16 September 2011

The days are dark ahead I fear.

As a society we used to believe that education was an important component to maintaining the republic. Thomas Jefferson certainly believed that when he wrote to Charles Yancey, "If a nation expects to be ignorant and free, in a state of civilization, it expects what never was and never will be." [1] The push for compulsory education in the U.S. arose from a belief that some education -- at least at the elementary level -- was necessary to secure the continued survival of the nation. The establishment of compulsory education has been maintained, despite the wailings of the right wing, through court decisions resting on the right of the state to secure the general welfare of its citizens.

In so far as schooling creates docile bodies, the right wing has come around to accepting universal compulsory education. However, the right wing has never been interested in the emancipatory power of education, bemoaning (a la Glenn Beck) the supposedly horrible fact that education does not seem to to reinforce their narrow definitions of patriotism, nationalism, or "American ideals." Despite their insistence on individual rights, the right wing has a great fear of individualistic thinking; theirs is the individualism of make-believe atomistic production and consumption, a fantasy land in which you or I simply float in isolating ether until we enter into contracts with one another.

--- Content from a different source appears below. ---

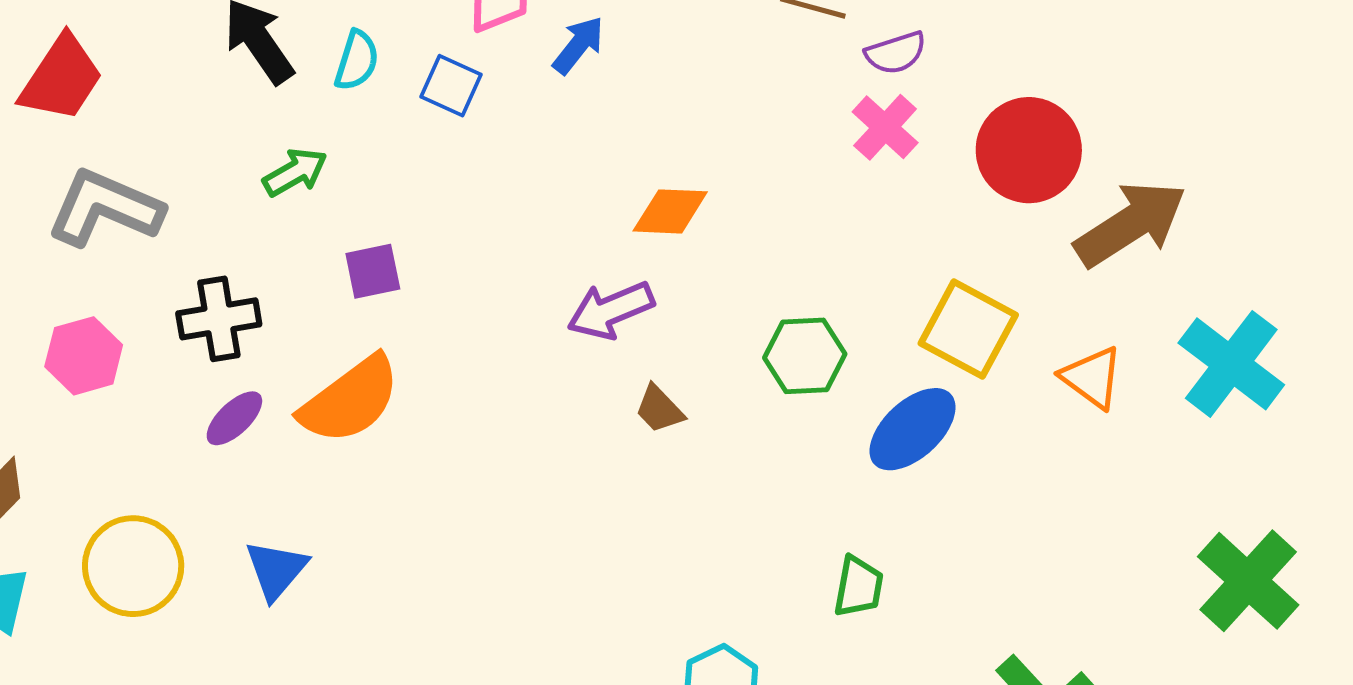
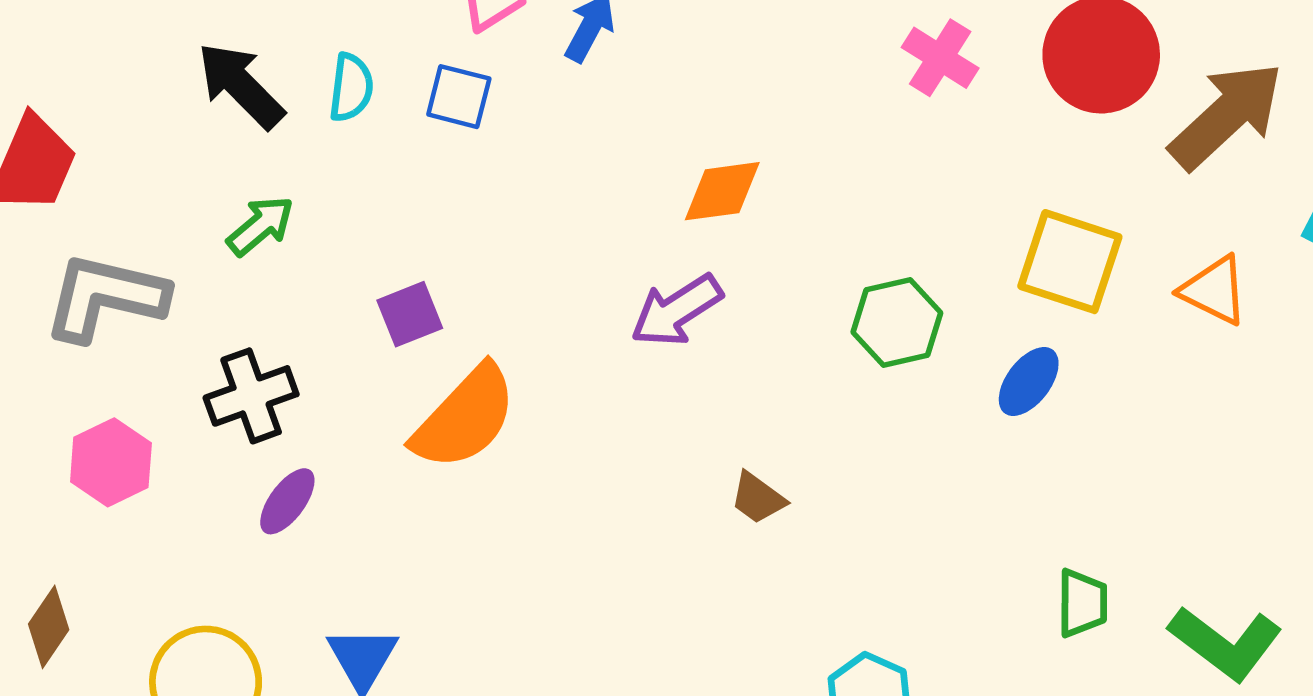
green arrow: (295, 172) -> (261, 226), moved
orange semicircle: (350, 400) -> (465, 418), moved
brown trapezoid: (659, 409) -> (758, 498), moved
blue ellipse: (913, 429) -> (1029, 381), size x0.7
green trapezoid: (859, 587) -> (1082, 603), moved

Education at every level has been under assault by the right wing for at least thirty years (dated from the landmark scare tract A Nation at Risk which yeah I know is only 28 years ago but I'm rounding up), and while most of these scary myths have been promulgated ignorantly or dishonestly by those who fail to understand that the US tests every child while many other countries test only those who have already tested into rigorous academic-tracked schools, we as a nation still seem to swallow those lies hook, line, and sinker.

We have allowed the penny wise and pound foolish to control the national imagination where it comes to education, substituting job training for critical thinking. As we advance memorization of rules and procedures and denigrate problem solving, we train students for the next five years and leave them more or less on their own for the following thirty or forty. Or fewer if they happened to have been trained in a field that is easily shipped offshore in service of capital.

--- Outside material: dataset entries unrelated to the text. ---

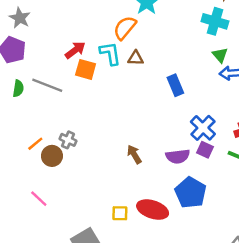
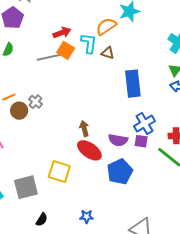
gray line: (47, 85) -> (50, 57), moved, turned -50
blue rectangle: (175, 85) -> (133, 84), size x1.5
purple square: (205, 150) -> (141, 141), turned -32
red ellipse: (153, 210) -> (89, 150), moved
yellow square: (120, 213) -> (59, 172), size x1.6

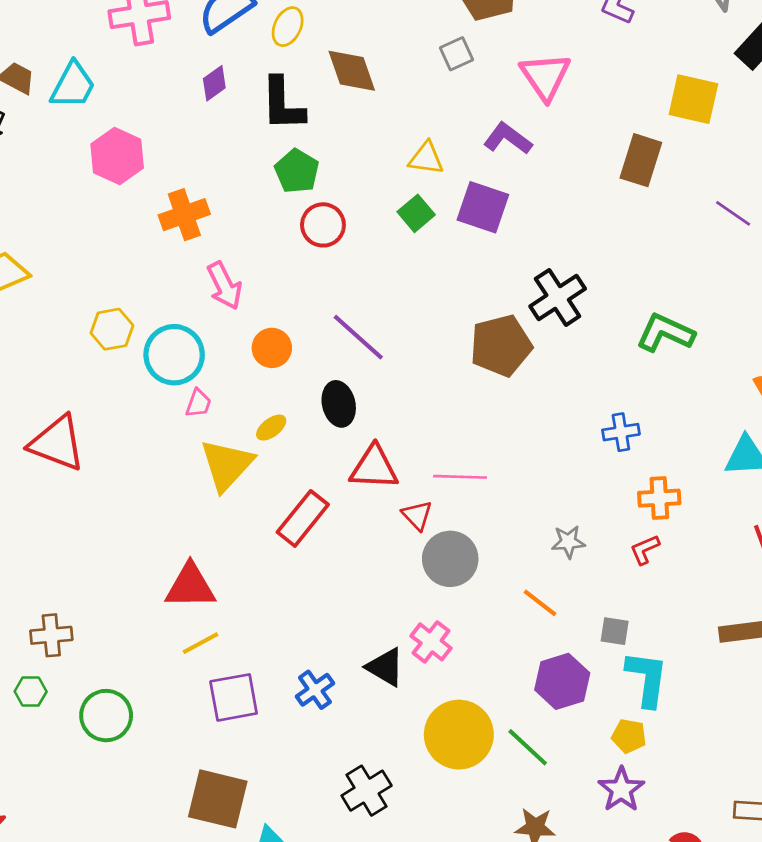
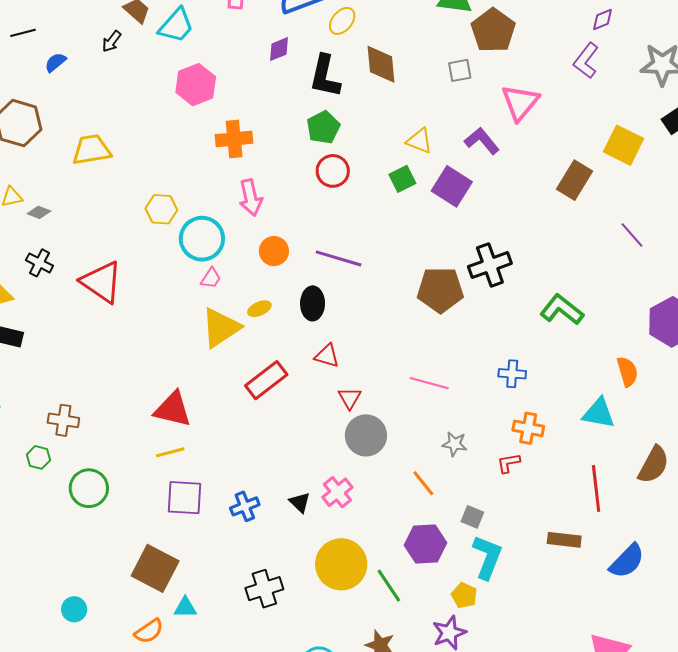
purple line: (358, 337) -> (339, 258), turned -39
red triangle: (374, 467) -> (327, 356), size x0.7
pink line: (460, 477) -> (429, 383), moved
black triangle: (385, 667) -> (300, 502), size x0.7

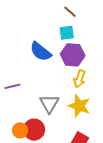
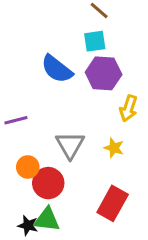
yellow arrow: (79, 79) -> (128, 108), moved
yellow star: (79, 106) -> (114, 148), size x0.6
orange circle: (20, 130) -> (28, 167), moved

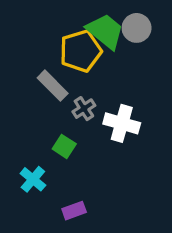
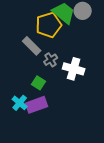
purple rectangle: (74, 211) -> (37, 105), moved, size x1.5

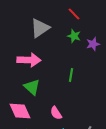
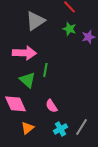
green line: (71, 75) -> (45, 70), moved

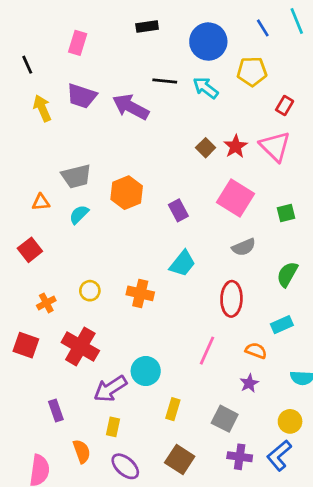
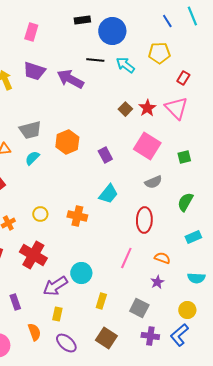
blue circle: (208, 42) -> (112, 31), moved
cyan rectangle: (282, 325) -> (193, 237), moved

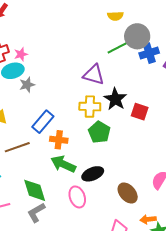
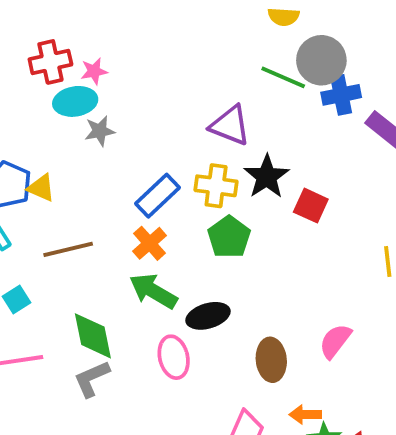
green line: (118, 47) -> (283, 77), turned 45
blue rectangle: (43, 122) -> (158, 196), moved
orange cross: (59, 140) -> (150, 243), turned 36
brown ellipse: (128, 193) -> (271, 360), turned 30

At the same time the right wing has sought to dismantle education, they have been aided and abetted (sometimes actively and sometimes simply by lucky chance) by the transformation of (visual) news providers into entertainment centers. Whereas the depth and breadth of your news organization used to signal prestige if not profit, now entire cable channels are built around nothing other than the presentation of news as the sole profit generator. The era of infotainment has been particularly destructive to our nation's ability to think critically, as the lives of the Kardashians assumes preeminence over the upheavals in the Middle East. Even when world events are presented in death, they are given the infotainment treatment with slick graphics and theme songs that transform them into Baudrillardian events. The emphasis is not on informing viewers, but on keeping viewers.

Recognizing that most people get their news from television and that the format doesn't allow for deep analysis or even a moment's reflection, and understanding that the media's ostensible commitment to objectivity has for the last few decades most often meant that even outright lies will be reported unchallenged, demagogues such as House Speaker John Boehner can spout off factually incorrect statements knowing they'll reach their target audience who either don't have the background, time, or desire to question the factual content of Boehner's lies.

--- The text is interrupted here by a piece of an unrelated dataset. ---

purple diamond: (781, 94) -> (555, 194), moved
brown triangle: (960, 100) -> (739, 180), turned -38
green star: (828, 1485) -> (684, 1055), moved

This post is already incredibly long, and it would take another five paragraphs to analyze the ludicrous vomit that spewed from Boehner's mouth yesterday and was given an airing even on NPR, who would certainly have challenged the Speaker had he argued that Blacks or Jews were responsible for our current economic woes. However, what he did say was just as empirically incorrect and blindly bigoted as those statements, suggesting that businesses (or to use the preferred Republican nomenclature, "job creators") were shackled by onerous taxes...when businesses currently enjoy their most favorable conditions since the gilded age.


I suppose I'll stop here. I sense my blood pressure rising, and as disgusted as I am with the cynical content of Speaker Boehner's lies and the media's lapdog consumption of them, I am even more disgusted that a significant portion of Americans are unable to see this venomous fraud for what he is.